ABSTRACT

Genome-wide association studies take advantage of the ease with which DNA sequences for large numbers of individuals from different populations can be obtained. They use single-nucleotide polymorphism (SNP) arrays to detect SNPs associated with disease. The coalescent addresses the time for an allele to coalesce and the variation in populations under drift. It explores a large number and broadly representative sample of plausible genealogical scenarios. High-quality DNA sequence data from a random sample constitute the best input for a coalescence analysis. Importance sampling or correlated sampling can be used to generate a collection of simulated genealogies.

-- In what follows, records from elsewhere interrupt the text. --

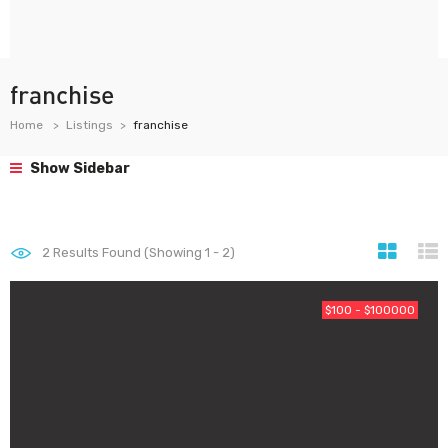
franchise
Home
Listings
franchise
Show Sidebar
2
Results Found (Showing 1 - 2)
$100 - $100000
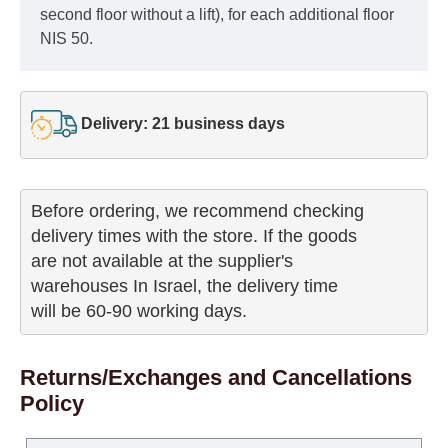
second floor without a lift), for each additional floor
NIS 50.
Delivery: 21 business days
Before ordering, we recommend checking

delivery times with the store. If the goods 

are not available at the supplier's 

warehouses In Israel, the delivery time

will be 60-90 working days.
Returns/Exchanges and Cancellations
Policy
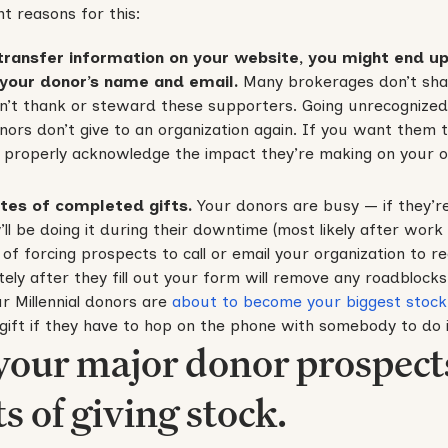
t reasons for this:
transfer information on your website, you might end up
 your donor’s name and email.
Many brokerages don’t sha
’t thank or steward these supporters. Going unrecognized f
nors don’t give to an organization again. If you want them
 properly acknowledge the impact they’re making on your o
ates of completed gifts.
Your donors are busy — if they’re
’ll be doing it during their downtime (most likely after wor
d of forcing prospects to call or email your organization to r
tely after they fill out your form will remove any roadblocks 
ur Millennial donors are
about to become your biggest stock
ift if they have to hop on the phone with somebody to do i
 your major donor prospect
s of giving stock.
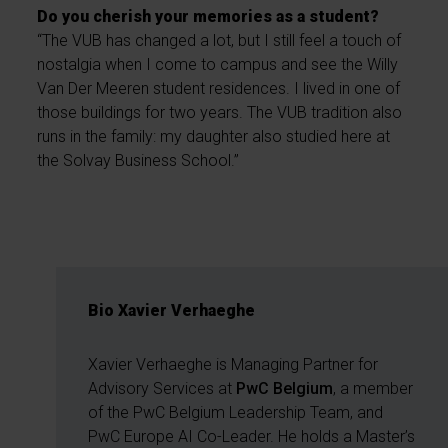
Do you cherish your memories as a student?
“The VUB has changed a lot, but I still feel a touch of
nostalgia when I come to campus and see the Willy
Van Der Meeren student residences. I lived in one of
those buildings for two years. The VUB tradition also
runs in the family: my daughter also studied here at
the Solvay Business School.”
Bio Xavier Verhaeghe
Xavier Verhaeghe is Managing Partner for
Advisory Services at
PwC Belgium
, a member
of the PwC Belgium Leadership Team, and
PwC Europe AI Co-Leader. He holds a Master’s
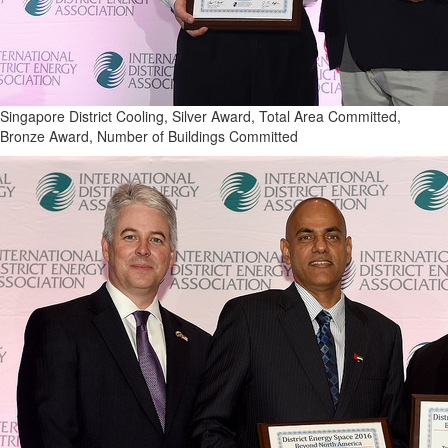
Singapore District Cooling, Silver Award, Total Area Committed,
Bronze Award, Number of Buildings Committed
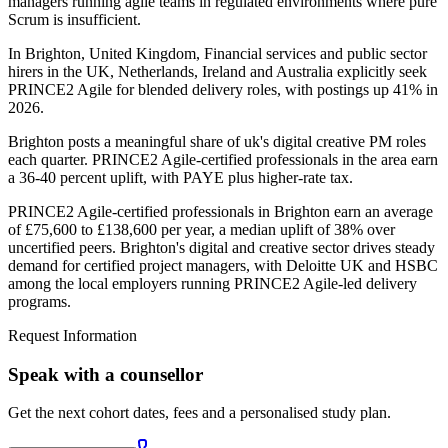
managers running agile teams in regulated environments where pure
Scrum is insufficient.
In Brighton, United Kingdom, Financial services and public sector
hirers in the UK, Netherlands, Ireland and Australia explicitly seek
PRINCE2 Agile for blended delivery roles, with postings up 41% in
2026.
Brighton posts a meaningful share of uk's digital creative PM roles
each quarter. PRINCE2 Agile-certified professionals in the area earn
a 36-40 percent uplift, with PAYE plus higher-rate tax.
PRINCE2 Agile-certified professionals in Brighton earn an average
of £75,600 to £138,600 per year, a median uplift of 38% over
uncertified peers. Brighton's digital and creative sector drives steady
demand for certified project managers, with Deloitte UK and HSBC
among the local employers running PRINCE2 Agile-led delivery
programs.
Request Information
Speak with a counsellor
Get the next cohort dates, fees and a personalised study plan.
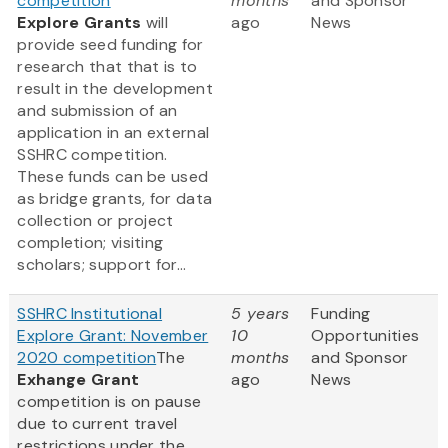
competition
months
and Sponsor
Explore Grants
will
ago
News
provide seed funding for
research that that is to
result in the development
and submission of an
application in an external
SSHRC competition.
These funds can be used
as bridge grants, for data
collection or project
completion; visiting
scholars; support for...
SSHRC Institutional
5 years
Funding
Explore Grant: November
10
Opportunities
2020 competition
The
months
and Sponsor
Exhange Grant
ago
News
competition is on pause
due to current travel
restrictions under the ...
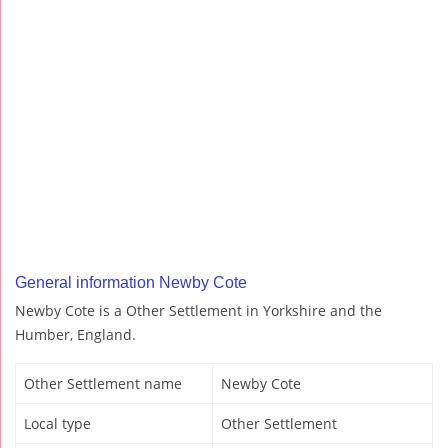
General information Newby Cote
Newby Cote is a Other Settlement in Yorkshire and the
Humber, England.
Other Settlement name
Newby Cote
Local type
Other Settlement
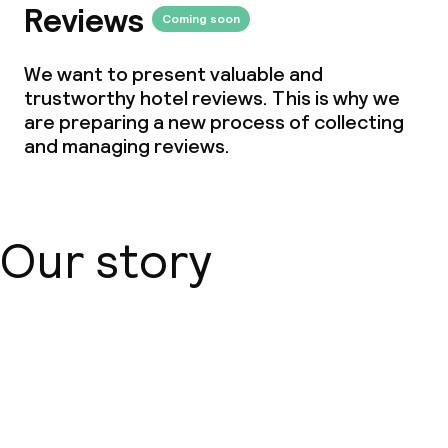
Reviews
Coming soon
We want to present valuable and
trustworthy hotel reviews. This is why we
are preparing a new process of collecting
and managing reviews.
Our story
About us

If a locus is under intense positive selection, loci closely linked to it will also be affected; these loci are called hitchhiking loci. The hitchhiking loci can be neutral or even detrimental, and yet they will behave as if positive Darwinian selection is acting upon them. Selective hard sweeps can be detected by the extended haplotype approach, the site frequency spectrum (SFS) approach, by subdivisioning, and by reduced variability in regions of the genome. Soft sweeps are more difficult to detect. Phylogenetic shadowing identifies regulatory elements in DNA sequences. Regions of the human genome that have experienced accelerated evolution can be detected and compared. Regions that are both strongly conserved and rapidly deleted are also of interest.